Circuit d’approbation typique

  • La MOE/BET vise techniquement les documents d’exécution.

  • Le CM/AMO organise la coordination, le suivi planning, la consolidation documentaire et la levée de réserves.

  • Le MOA valide les changements majeurs et réceptionne.

Point de vigilance : interfaces. Il faut une matrice claire “qui valide quoi” pour éviter les zones grises (ex. qui approuve un changement de tableau, un basculement d’alimentation, un arrêt technique).

6) PPP / Concession (si applicable)

Dans les PPP, l’opérateur privé conçoit/construit parfois et exploite. Le MOA public impose des exigences fortes : disponibilité, sécurité, maintenance, conformité.

Circuit d’approbation : jalons stricts, audits, DOE/O&M très exigeants, acceptation souvent conditionnée par performances mesurées.

7) La règle d’or : une chaîne de signature simple et traçable

Quel que soit le contrat, un circuit robuste suit une logique stable :

  1. Le producteur signe (entreprise, BET, fournisseur).

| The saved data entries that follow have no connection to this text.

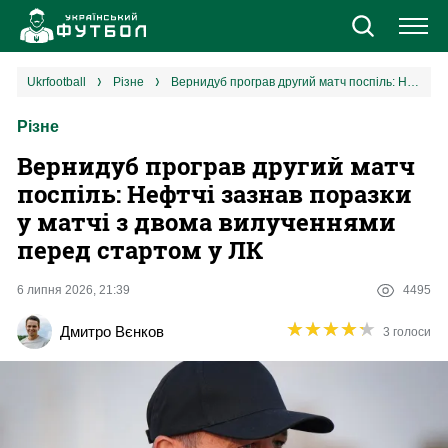
Новини
ukrfootball
різне
Вернидуб програв другий матч поспіль: Нефтчі зазнав поразки у матчі з двома вилученнями перед стартом у ЛК
Різне
Збірна
Вернидуб програв другий матч
Єврокубки
поспіль: Нефтчі зазнав поразки
у матчі з двома вилученнями
УПЛ
перед стартом у ЛК
1 ліга
6 липня 2026, 21:39
4495
★
★
★
★
★
★
★
★
★
★
Дмитро Вєнков
3 голоси
2 ліга
Різне
Букмекери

  2. Le contrôleur technique vise (MOE/BET, parfois CM, parfois contrôleur externe).

  3. Le décideur accepte (MOA) via jalons ou PV de réception.

  4. Les autorités (sécurité incendie, concessionnaire, organisme de contrôle) ajoutent leurs validations si nécessaire.

Pour éviter les blocages, il est recommandé d’établir dès le démarrage une Matrice d’approbation : Document / Responsable / Visa / Acceptation / Délai / Format / Version.

Conclusion

Le type de contrat change la gouvernance, mais la logique « terrain » reste la même : un document non visé n’existe pas, et un essai non consigné est sans valeur à la réception. L’ingénieur de suivi gagne en efficacité lorsqu’il pilote la documentation avec la même rigueur que le planning : versions, signatures, PV, et traçabilité. C’est cette discipline qui réduit les reprises, sécurise l’exploitation et accélère la réception.